> **Try it**
Go over the data and keep only the lines that include "Entertainment".

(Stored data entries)

━━━━━━━━

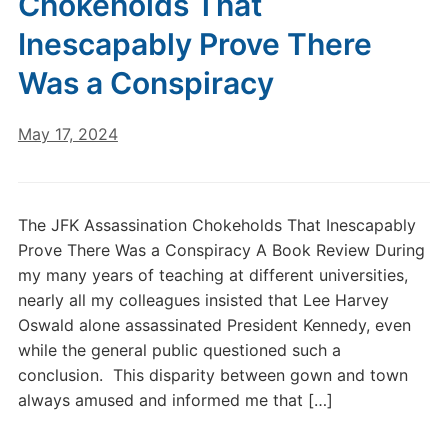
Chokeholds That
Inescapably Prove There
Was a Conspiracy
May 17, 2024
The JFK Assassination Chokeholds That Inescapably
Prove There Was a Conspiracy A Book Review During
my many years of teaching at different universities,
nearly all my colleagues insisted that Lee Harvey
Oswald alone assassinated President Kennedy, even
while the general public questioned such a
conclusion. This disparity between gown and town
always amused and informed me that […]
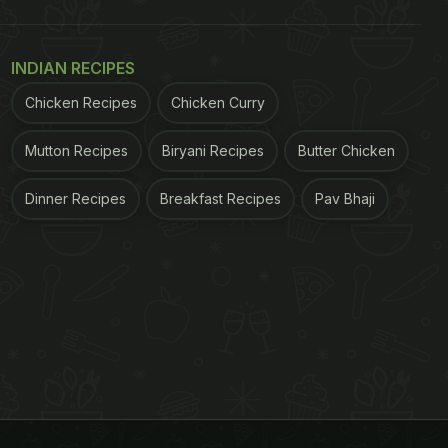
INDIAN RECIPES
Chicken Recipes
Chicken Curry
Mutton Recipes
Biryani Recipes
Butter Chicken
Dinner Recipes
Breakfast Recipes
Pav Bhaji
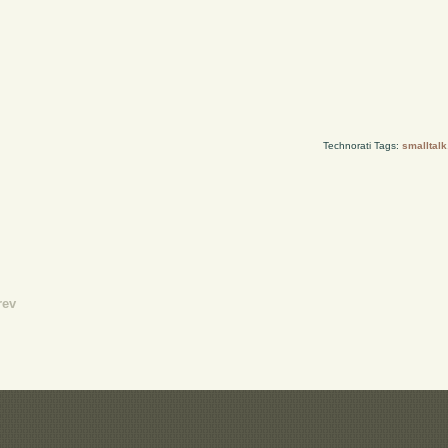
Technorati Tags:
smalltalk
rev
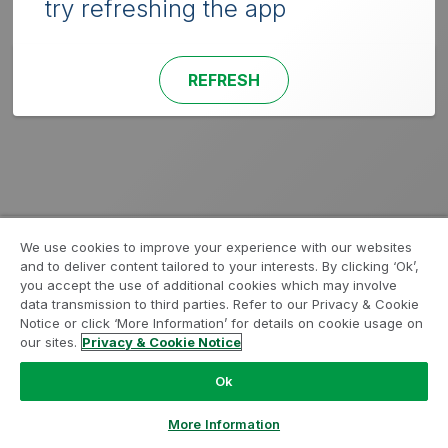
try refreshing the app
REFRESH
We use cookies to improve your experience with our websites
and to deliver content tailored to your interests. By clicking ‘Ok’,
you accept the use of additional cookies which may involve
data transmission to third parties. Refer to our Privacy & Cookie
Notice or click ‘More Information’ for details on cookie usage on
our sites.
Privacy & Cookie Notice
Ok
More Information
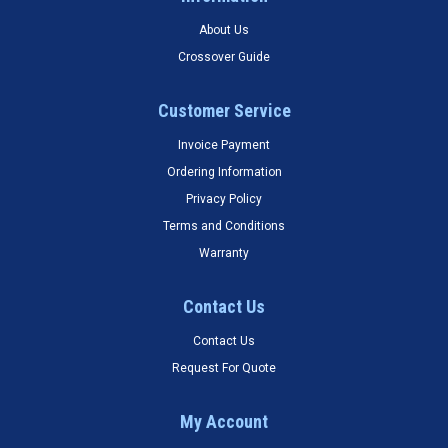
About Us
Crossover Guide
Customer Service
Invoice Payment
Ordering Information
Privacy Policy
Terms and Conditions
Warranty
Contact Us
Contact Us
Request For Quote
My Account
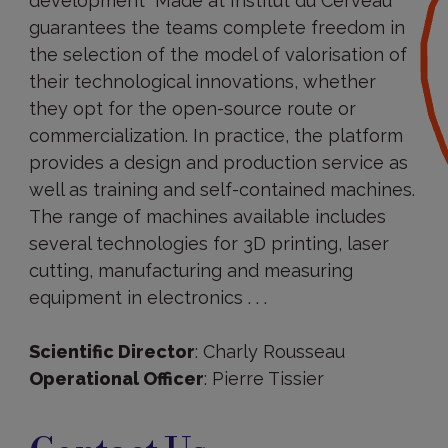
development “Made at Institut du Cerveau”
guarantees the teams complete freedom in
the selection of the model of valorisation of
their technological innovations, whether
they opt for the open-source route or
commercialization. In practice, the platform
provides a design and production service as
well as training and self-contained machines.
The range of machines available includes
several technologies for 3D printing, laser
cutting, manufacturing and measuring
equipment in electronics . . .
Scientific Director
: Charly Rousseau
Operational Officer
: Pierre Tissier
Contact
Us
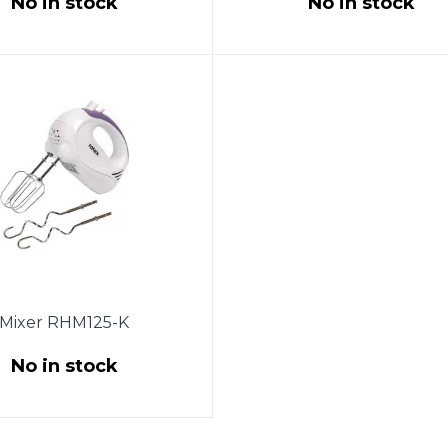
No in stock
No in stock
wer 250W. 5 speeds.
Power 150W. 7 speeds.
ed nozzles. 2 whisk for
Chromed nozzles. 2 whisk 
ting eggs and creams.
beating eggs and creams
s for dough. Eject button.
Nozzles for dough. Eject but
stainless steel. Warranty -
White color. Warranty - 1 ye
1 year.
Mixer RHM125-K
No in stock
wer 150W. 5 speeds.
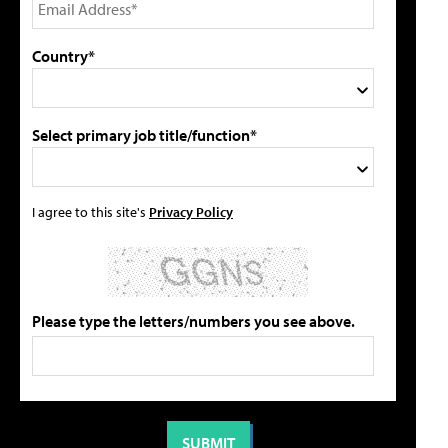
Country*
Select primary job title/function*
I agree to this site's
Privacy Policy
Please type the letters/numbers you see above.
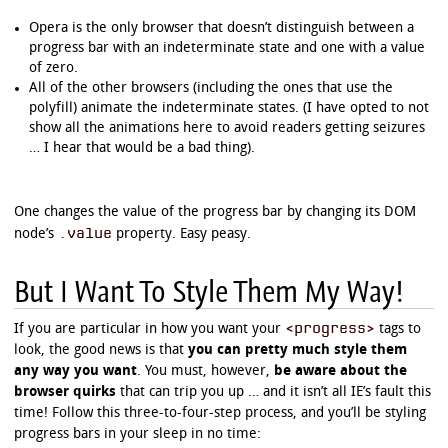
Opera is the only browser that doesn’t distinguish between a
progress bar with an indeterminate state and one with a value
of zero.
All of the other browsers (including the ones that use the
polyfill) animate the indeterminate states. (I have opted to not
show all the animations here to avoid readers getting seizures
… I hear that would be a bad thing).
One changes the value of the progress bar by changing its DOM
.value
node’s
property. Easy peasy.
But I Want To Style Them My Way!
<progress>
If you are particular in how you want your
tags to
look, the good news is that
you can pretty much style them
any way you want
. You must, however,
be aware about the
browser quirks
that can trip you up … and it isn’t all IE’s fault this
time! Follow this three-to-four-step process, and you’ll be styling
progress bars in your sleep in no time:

━━━━━━━━

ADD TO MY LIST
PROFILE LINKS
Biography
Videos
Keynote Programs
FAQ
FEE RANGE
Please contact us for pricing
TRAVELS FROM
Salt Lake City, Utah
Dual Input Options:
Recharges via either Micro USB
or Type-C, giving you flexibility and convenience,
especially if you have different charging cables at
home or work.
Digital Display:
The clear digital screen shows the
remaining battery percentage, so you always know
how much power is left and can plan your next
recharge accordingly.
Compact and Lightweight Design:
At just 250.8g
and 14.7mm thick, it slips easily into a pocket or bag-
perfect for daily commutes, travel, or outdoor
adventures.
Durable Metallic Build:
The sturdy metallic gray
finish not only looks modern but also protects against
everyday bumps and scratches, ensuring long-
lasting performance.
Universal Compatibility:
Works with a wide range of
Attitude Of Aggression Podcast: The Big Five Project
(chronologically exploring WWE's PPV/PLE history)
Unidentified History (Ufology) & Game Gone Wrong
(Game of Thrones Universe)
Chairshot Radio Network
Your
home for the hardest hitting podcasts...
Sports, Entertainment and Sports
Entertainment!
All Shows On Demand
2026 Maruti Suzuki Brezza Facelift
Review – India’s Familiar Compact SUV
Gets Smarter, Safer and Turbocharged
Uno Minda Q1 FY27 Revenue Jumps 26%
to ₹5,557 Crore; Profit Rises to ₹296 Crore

━━━━━━━━

> **Output below**
Sports, Entertainment and Sports
Entertainment!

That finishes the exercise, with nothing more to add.